Rex Stout: Famous Crime Writer from Noblesville, Indiana

Rex Stout is arguably one of the most famous crime writers in the history of United States literature. He is the creator of Nero Wolfe, genius hero of the fictional detective novels.

Rex Stout was born in Noblesville, Indiana in1886 of Quaker parents, who later moved the family of eleven to Kansas. Encouraged to read and study, the author won a state spelling bee championship at the age of thirteen. The old-time social values of his forebears hit Stout hard, and he entered into social activism as early as the 1920’s.
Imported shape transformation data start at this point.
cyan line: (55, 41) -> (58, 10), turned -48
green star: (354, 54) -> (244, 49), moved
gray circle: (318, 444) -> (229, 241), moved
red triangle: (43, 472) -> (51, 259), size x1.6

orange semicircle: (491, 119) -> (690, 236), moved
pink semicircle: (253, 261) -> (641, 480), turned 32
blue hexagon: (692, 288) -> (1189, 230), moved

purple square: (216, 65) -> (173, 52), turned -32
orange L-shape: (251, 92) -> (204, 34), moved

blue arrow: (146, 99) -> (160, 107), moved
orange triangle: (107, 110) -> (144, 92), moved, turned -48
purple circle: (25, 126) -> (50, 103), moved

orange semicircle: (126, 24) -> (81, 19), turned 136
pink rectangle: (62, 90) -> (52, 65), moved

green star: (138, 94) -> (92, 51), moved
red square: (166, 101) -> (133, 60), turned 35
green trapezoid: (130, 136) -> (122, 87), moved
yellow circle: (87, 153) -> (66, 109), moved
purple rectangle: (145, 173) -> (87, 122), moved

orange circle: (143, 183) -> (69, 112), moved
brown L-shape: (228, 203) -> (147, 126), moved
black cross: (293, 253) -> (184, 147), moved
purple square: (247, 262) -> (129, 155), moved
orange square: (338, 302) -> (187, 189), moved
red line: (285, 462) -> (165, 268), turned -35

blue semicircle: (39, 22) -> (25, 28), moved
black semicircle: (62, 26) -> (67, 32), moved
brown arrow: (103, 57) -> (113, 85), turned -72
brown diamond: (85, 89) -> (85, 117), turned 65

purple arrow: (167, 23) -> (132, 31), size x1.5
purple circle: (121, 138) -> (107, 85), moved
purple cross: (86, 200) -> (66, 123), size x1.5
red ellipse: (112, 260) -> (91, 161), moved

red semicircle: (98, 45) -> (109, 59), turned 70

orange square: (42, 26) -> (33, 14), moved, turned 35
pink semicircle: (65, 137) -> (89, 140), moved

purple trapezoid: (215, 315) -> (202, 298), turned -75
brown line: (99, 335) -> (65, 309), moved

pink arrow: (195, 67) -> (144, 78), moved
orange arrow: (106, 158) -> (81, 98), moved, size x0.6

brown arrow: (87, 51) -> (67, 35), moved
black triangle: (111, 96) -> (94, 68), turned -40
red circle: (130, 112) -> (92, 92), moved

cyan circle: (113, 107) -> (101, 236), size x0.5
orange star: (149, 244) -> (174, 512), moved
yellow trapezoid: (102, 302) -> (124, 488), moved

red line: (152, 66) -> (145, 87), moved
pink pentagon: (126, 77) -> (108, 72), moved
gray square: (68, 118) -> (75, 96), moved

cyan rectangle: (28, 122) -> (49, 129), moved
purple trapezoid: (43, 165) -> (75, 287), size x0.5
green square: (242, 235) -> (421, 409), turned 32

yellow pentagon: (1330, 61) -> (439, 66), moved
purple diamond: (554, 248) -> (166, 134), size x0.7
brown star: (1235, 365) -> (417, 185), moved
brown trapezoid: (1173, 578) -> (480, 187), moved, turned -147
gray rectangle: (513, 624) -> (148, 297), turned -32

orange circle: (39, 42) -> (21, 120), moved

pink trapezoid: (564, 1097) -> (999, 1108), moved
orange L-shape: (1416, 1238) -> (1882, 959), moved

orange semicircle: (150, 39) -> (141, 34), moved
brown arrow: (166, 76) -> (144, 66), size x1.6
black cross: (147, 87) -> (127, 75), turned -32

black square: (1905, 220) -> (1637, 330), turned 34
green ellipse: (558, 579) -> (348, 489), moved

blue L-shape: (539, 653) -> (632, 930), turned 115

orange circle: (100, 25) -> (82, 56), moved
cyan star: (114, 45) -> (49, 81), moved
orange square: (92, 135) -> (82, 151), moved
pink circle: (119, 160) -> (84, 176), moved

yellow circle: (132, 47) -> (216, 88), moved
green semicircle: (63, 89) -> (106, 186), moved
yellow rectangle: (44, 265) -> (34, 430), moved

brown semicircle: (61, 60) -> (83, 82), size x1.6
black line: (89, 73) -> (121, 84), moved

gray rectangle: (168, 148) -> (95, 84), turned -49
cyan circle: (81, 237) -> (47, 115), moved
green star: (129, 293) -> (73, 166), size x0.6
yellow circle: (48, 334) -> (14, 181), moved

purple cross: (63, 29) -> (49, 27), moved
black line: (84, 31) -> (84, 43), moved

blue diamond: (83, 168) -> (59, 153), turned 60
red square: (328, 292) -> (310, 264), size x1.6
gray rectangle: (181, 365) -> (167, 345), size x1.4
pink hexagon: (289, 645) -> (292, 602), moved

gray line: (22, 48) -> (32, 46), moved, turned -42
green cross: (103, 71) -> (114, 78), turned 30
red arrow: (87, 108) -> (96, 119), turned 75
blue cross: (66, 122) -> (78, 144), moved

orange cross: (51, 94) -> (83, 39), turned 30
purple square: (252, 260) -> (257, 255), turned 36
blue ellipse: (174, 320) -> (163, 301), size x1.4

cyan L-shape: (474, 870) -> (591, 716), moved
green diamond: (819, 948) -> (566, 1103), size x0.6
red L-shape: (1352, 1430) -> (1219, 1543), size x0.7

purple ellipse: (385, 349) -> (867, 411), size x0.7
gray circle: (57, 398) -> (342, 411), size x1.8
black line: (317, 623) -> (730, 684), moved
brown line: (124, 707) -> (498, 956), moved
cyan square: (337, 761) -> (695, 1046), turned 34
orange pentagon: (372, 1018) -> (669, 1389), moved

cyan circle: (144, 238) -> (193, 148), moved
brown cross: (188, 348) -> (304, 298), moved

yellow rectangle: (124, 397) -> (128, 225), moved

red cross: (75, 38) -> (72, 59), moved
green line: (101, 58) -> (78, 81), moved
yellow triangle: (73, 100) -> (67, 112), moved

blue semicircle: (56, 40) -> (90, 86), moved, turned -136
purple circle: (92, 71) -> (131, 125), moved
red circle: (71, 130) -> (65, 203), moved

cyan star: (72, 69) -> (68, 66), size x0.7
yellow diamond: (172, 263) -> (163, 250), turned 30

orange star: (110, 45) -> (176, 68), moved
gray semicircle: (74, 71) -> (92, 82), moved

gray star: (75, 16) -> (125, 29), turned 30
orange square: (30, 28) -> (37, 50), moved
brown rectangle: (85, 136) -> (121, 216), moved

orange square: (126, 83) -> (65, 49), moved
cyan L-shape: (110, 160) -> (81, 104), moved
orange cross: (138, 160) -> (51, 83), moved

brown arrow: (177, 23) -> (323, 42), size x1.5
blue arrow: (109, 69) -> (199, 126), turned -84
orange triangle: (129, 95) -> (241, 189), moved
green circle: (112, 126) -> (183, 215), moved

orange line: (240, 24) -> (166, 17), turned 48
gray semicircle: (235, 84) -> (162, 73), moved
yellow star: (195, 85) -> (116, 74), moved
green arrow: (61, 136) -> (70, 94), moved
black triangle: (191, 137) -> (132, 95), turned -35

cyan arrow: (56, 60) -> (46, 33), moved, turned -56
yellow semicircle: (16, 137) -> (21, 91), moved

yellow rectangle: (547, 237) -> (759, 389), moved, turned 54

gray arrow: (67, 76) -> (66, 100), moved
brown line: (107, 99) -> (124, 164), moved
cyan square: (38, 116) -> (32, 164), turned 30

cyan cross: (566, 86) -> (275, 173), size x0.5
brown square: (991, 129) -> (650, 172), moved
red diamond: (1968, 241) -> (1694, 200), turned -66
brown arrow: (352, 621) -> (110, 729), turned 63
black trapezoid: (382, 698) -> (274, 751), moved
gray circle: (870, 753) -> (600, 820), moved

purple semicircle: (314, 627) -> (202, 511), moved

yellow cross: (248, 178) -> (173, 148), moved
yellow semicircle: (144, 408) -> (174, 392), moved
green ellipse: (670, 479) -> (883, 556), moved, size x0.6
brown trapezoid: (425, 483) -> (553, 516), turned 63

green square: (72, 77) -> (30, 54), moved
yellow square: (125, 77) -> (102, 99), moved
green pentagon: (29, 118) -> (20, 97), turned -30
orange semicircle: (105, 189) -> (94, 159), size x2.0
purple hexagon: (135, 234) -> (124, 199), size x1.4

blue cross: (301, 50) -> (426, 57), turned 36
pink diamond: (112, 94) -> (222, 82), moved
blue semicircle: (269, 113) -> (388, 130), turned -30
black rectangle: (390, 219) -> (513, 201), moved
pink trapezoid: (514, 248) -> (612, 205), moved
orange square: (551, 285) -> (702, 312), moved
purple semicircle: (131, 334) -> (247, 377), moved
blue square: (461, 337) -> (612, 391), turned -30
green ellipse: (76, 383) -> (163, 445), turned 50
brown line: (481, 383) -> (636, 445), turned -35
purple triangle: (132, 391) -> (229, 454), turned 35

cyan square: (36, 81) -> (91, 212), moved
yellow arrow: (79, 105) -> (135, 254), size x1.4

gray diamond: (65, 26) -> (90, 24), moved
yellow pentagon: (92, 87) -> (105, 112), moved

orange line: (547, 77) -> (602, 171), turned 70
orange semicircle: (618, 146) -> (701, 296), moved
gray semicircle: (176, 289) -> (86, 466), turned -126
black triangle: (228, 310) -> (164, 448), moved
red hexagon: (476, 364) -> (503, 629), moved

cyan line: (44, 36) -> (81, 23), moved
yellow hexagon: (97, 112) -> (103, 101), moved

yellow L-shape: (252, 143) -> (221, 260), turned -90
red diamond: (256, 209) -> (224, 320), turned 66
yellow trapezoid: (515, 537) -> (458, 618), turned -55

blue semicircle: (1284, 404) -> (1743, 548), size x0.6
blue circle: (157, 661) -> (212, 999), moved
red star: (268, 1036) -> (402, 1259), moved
Rex Stout’s sister apparently was heavily influenced by their teacher-father as well. She penned several non-fiction works on the subject of gardening, as well as some social commentaries.

A video clip of the movie adaptation of “The Doorbell Rang” by Rex Stout, a notable person in Noblesville, Indiana

Until his death in 1975, Rex Stout cranked out at least one Nero Wolfe detective novel per year, but he also wrote other pieces, including poetry, short stories, science fiction and, during World War II, propaganda for the American war effort through a group called “Fight for Freedom.” This famous Noblesville resident also worked on the first American Civil Liberties Union board, the Friends of Democracy group and the Writers War Board, working to support the newly formed United Nations.

Interestingly, Rex Stout‘s liberal leanings eventually attracted keen attention from the FBI under J. Edgar Hoover, who amassed hundreds of pages in the writer’s file. The FBI considered Stout a dangerous enemy and a communist sympathizer, at the very least. Fully one-third of the FBI file on Stout is devoted to his 1965 novel, The Doorbell Rang, which, in the FBI’s words, “presented a highly distorted and most unfavorable picture of the Bureau.”

Rex Stout did a stint as president of Mystery Writers of America, as well as president of the Authors’ Guild. He was invited to participate in many radio and television broadcasts and received dozens of honors for his literary works.